### Task to carry out
Set down every record below exactly as it stands, leaving out the pictures.

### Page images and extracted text
★ ★ ★ ★ ★ ★ ★

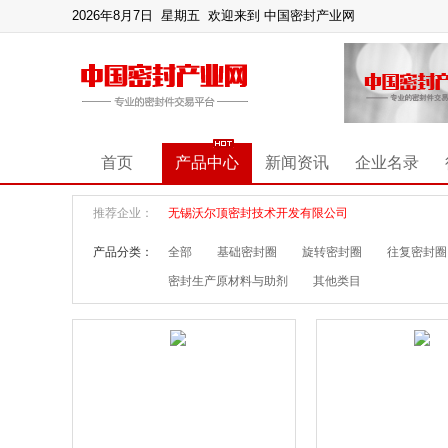
2026年8月7日 星期五
欢迎来到 中国密封产业网
首页
产品中心
新闻资讯
企业名录
推荐企业：
无锡沃尔顶密封技术开发有限公司
产品分类：
全部
基础密封圈
旋转密封圈
往复密封圈
密封生产原材料与助剂
其他类目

★ ★ ★ ★ ★ ★ ★

### Your solution
2026年8月7日 星期五
欢迎来到 中国密封产业网
首页
产品中心
新闻资讯
企业名录
推荐企业：
无锡沃尔顶密封技术开发有限公司
产品分类：
全部
基础密封圈
旋转密封圈
往复密封圈
密封生产原材料与助剂
其他类目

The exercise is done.